━━ Data extract ━━
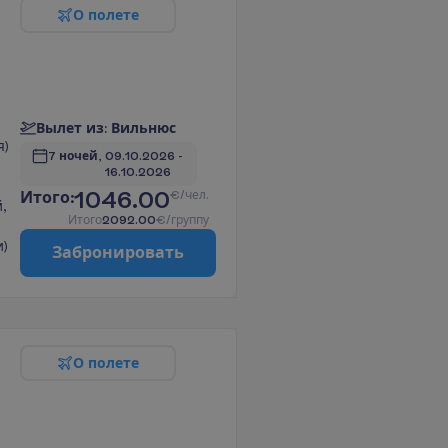
О
п
о
л
е
т
е
В
ы
л
е
т
и
з
:
В
и
л
ь
н
ю
с
я)
7 ночей, 
09.10.2026
 - 
16.10.2026
1046.00
И
т
о
г
о
:
€/чел.
,
И
т
о
г
о
2092.00
€/группу
)
З
а
б
р
о
н
и
р
о
в
а
т
ь
О
п
о
л
е
т
е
━━━
[Work order]: Retype every record above word for word, leaving out any pictures.

[The answer]:
О
п
о
л
е
т
е
В
ы
л
е
т
и
з
:
В
и
л
ь
н
ю
с
я)
7 ночей, 
09.10.2026
 - 
16.10.2026
1046.00
И
т
о
г
о
:
€/чел.
,
И
т
о
г
о
2092.00
€/группу
)
З
а
б
р
о
н
и
р
о
в
а
т
ь
О
п
о
л
е
т
е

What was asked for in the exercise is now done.